Voici une histoire toute en retenue autour d'une famille qui a des liens distendus. Le jour de l'enterrement de sa femme, ni le fils, ni la petite-fille ne sont présents. On ne sait pas les raisons, sont-ils fâchés à ce point ? Le vieux monsieur a une passion originale, du moins rarement traitée en manga, à savoir l'art du vitrail. Il réalise différentes oeuvres dont des lampes. Un jour une jeune fille se présente chez lui et il pense que c'est sa petite-fille qu'il n'a pas vue depuis des années, celle-ci ne dément pas. Petit à petit il réapprend à la connaitre, va la former à sa passion et aussi reprendre goût à son art alors qu'il n'en avait plus envie après la mort de sa femme. L'auteure s'est directement inspirée de son histoire familiale pour écrire ce récit, un hommage à son aïeul qui aimait ce travail sur le vitrail. Le dessin est très bon et on se prend au jeu de la découpe de verre et des couleurs sur un sujet pas forcément aguicheur. Le format est assez grand, la qualité d'édition impeccable comme souvent chez cet éditeur. On peut pousser à 4/5.

26/05/2026 (modifier)
Par Alix
Note: 4/5
Couverture de la série C'était la guerre des tranchées
C'était la guerre des tranchées

J’étais un peu passé à côté de cet album lors d’une première lecture en 2002, déstabilisé par ce choix narratif qui consiste à passer d’un personnage à un autre, plutôt que de se concentrer sur un protagoniste unique. Je relis l’album en 2026, et je monte ma note d’un point. Tardi capture parfaitement cette boucherie insensée que fut la Première Guerre Mondiale. Sa violence, son cynisme, la marche en avant du progrès industriel pour inventer de nouvelles façons de massacrer la jeunesse. L’auteur choisit de ne rien expliquer, pas de leçon d’Histoire, de cartes explicatives, de géopolitique. Il montre, tout simplement. Certaines scènes sont à la limite du supportable. Le choix narratif dont je parle ci-dessus renforce encore plus cette impression de massacre à la chaine. Le noir et blanc de l’auteur fonctionne parfaitement pour ce genre d’histoire. Il est détaillé et maitrisé, et la représentation des personnages et de leurs émotions apporte une puissance inouïe au récit. Une lecture difficile de par son contenu, mais indispensable pour se rappeler du calvaire vécu par des millions de jeunes hommes, il y a à peine plus de 100 ans.

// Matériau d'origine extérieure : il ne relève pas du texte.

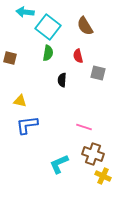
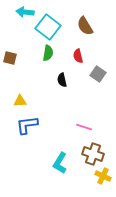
gray square: moved 1 px down; rotated 21 degrees clockwise
black semicircle: rotated 16 degrees counterclockwise
yellow triangle: rotated 16 degrees counterclockwise
cyan L-shape: moved 1 px right, 1 px up; rotated 35 degrees counterclockwise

28/06/2002 (MAJ le 26/05/2026) (modifier)
Par Miguelof
Note: 5/5
Couverture de la série Inside Moebius
Inside Moebius

Une autobiographie des dernières années et jours d'un dessinateur génial... en bande dessinée. Inclassable, délirant, émouvant, c'est beau et les mots nous manquent a tous... Je ne conseille ni la lecture ni l'achat sauf qu'aux inconditionnels de Moebius. Les dessins et les textes sont improvisés, spontanés, surtout au commencement. Mais l'édition est vraiment belle! L'autobiographie peut souvent tomber dans un exercice de justification personnelle ou d'hypocrisie. Ce n'est pas le cas ici, je crois. Après tant d'années, j'aime de plus en plus ces livres. C'est Giraud/Moebius dans sa sincérité la plus dénudée. J'avais lu des interviews peu de temps avant : ses peurs et ses émois, ses passions et ses plaisirs, ses renoncements et ses regrets aussi. Tout cela se retrouve transposé dans cette œuvre, à travers les dessins, et c'est ici le plus important, je pense !

25/03/2015 (MAJ le 26/05/2026) (modifier)
Par Miguelof
Note: 4/5
Couverture de la série La Trilogie Nikopol
La Trilogie Nikopol

Comme cela arrive à beaucoup de lecteurs, c'est ma série préférée de Bilal. Après avoir tout lu de sa collaboration avec Christin, ce fut un choc esthétique et libérateur de découvrir Alcide Nikopol, Jill Bioskop et toute la faune humaine et extraterrestre des histoires. J'ai regardé Paris et Londres différemment et j'ai commencé à dessiner automatiquement des profils bilaliens partout. Froid Équateur ne m'a plus impressionné autant, je commençais à devenir immunisé, peut-être... P. S. mon exemplaire de «Libération» du 14 octobre 1993 commence à montrer son âge.